[Page-level text extractions]
# # # # #

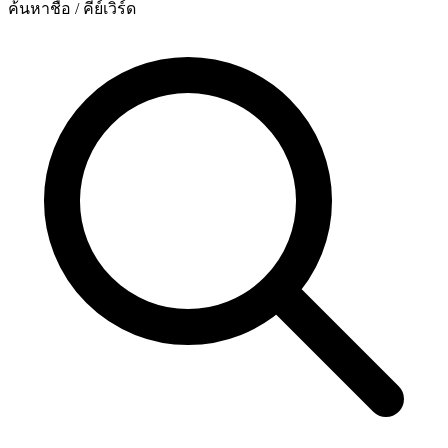
ค้นหาชื่อ / คีย์เวิร์ด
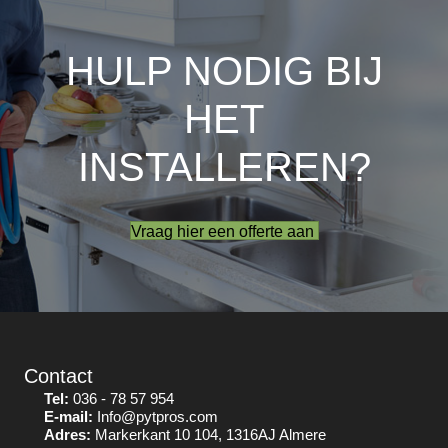
HULP NODIG BIJ
HET
INSTALLEREN?
Vraag hier een offerte aan
Contact
Tel:
036 - 78 57 954
E-mail:
Info@pytpros.com
Adres:
Markerkant 10 104, 1316AJ Almere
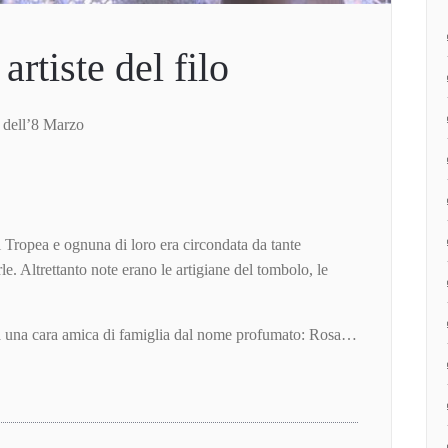
artiste del filo
ell’8 Marzo
 Tropea e ognuna di loro era circondata da tante
e. Altrettanto note erano le artigiane del tombolo, le
era una cara amica di famiglia dal nome profumato: Rosa…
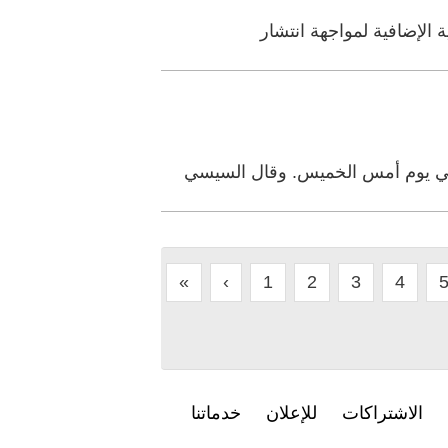
الإضافية لمواجهة انتشار
وفي يوم أمس الخميس. وقال السيسي
«
‹
1
2
3
4
الاشتراكات
للإعلان
خدماتنا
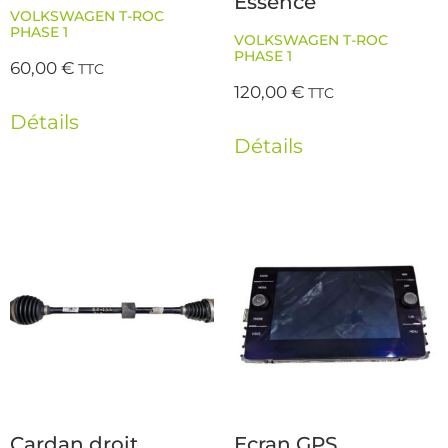
Essence
VOLKSWAGEN T-ROC
PHASE 1
VOLKSWAGEN T-ROC
PHASE 1
60,00
€
TTC
120,00
€
TTC
Détails
Détails
Cardan droit
Ecran GPS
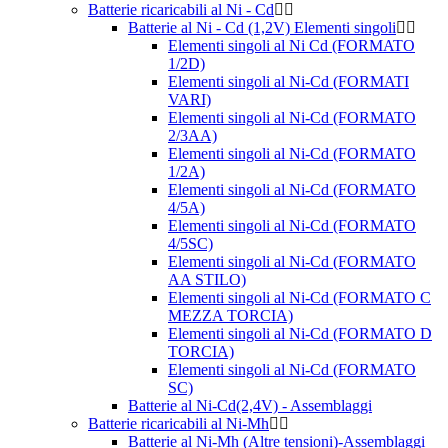
Batterie ricaricabili al Ni - Cd
Batterie al Ni - Cd (1,2V) Elementi singoli
Elementi singoli al Ni Cd (FORMATO
1/2D)
Elementi singoli al Ni-Cd (FORMATI
VARI)
Elementi singoli al Ni-Cd (FORMATO
2/3AA)
Elementi singoli al Ni-Cd (FORMATO
1/2A)
Elementi singoli al Ni-Cd (FORMATO
4/5A)
Elementi singoli al Ni-Cd (FORMATO
4/5SC)
Elementi singoli al Ni-Cd (FORMATO
AA STILO)
Elementi singoli al Ni-Cd (FORMATO C
MEZZA TORCIA)
Elementi singoli al Ni-Cd (FORMATO D
TORCIA)
Elementi singoli al Ni-Cd (FORMATO
SC)
Batterie al Ni-Cd(2,4V) - Assemblaggi
Batterie ricaricabili al Ni-Mh
Batterie al Ni-Mh (Altre tensioni)-Assemblaggi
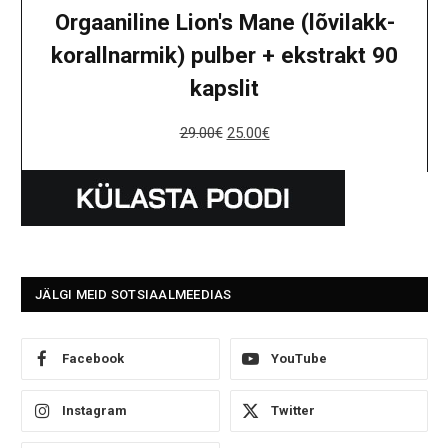
Orgaaniline Lion's Mane (lõvilakk-
korallnarmik) pulber + ekstrakt 90
kapslit
29.00
€
25.00
€
JÄLGI MEID SOTSIAALMEEDIAS
Facebook
YouTube
Instagram
Twitter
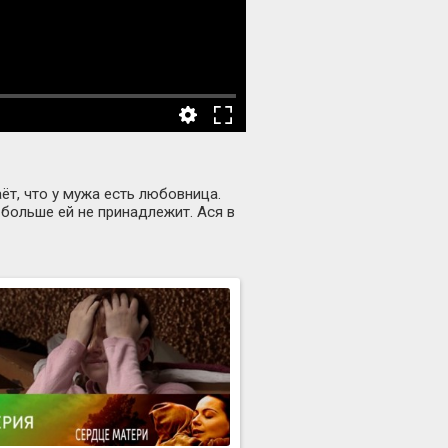
т, что у мужа есть любовница.
 больше ей не принадлежит. Ася в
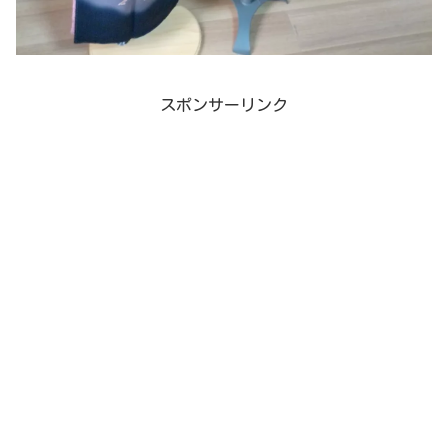
スポンサーリンク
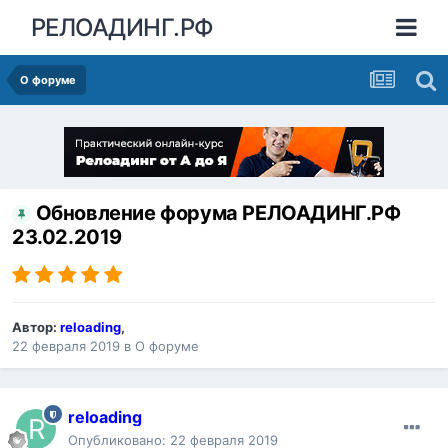
РЕЛОАДИНГ.РФ
О форуме
Обновление форума РЕЛОАДИНГ.РФ
23.02.2019
Автор:
reloading
,
22 февраля 2019
в
О форуме
reloading
Опубликовано:
22 февраля 2019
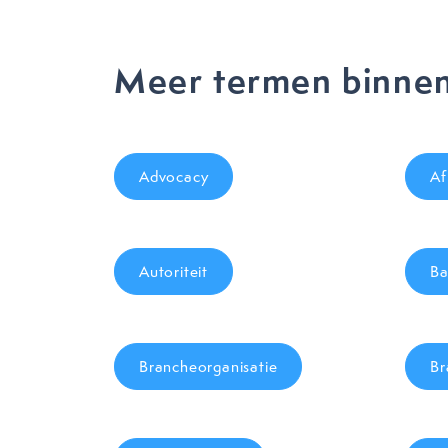
Meer termen binnen 
Advocacy
Af
Autoriteit
Ba
Brancheorganisatie
Br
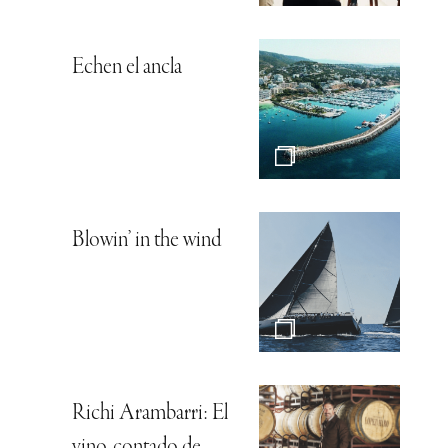
Echen el ancla
Blowin’ in the wind
Richi Arambarri: El
vino, contado de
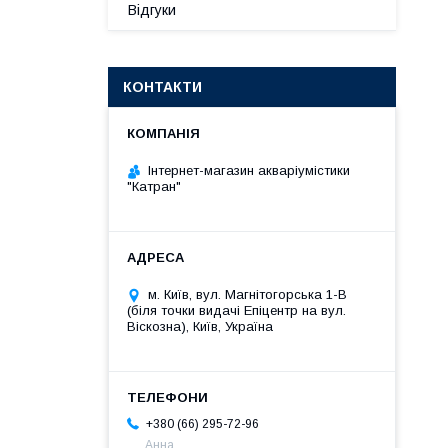
Відгуки
КОНТАКТИ
Інтернет-магазин акваріумістики
"Катран"
м. Київ, вул. Магнітогорська 1-В
(біля точки видачі Епіцентр на вул.
Віскозна), Київ, Україна
+380 (66) 295-72-96
Анна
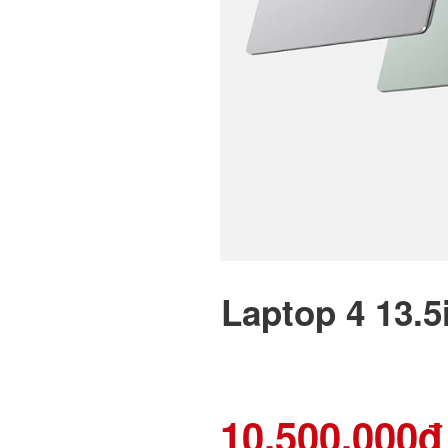
Laptop 4 13.5
10,500,000đ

# # # # #

**YOUR OBJECTIVE:** No pictures should appear in the copy, which holds exactly the lines from the first line of the data through the line with "era una cara" and nothing else.

**YOUR SOLUTION:**
ค้นหาชื่อ / คีย์เวิร์ด
HULP NODIG BIJ
HET
INSTALLEREN?
Vraag hier een offerte aan
Contact
Tel:
036 - 78 57 954
E-mail:
Info@pytpros.com
Adres:
Markerkant 10 104, 1316AJ Almere
artiste del filo
ell’8 Marzo
 Tropea e ognuna di loro era circondata da tante
e. Altrettanto note erano le artigiane del tombolo, le
era una cara amica di famiglia dal nome profumato: Rosa…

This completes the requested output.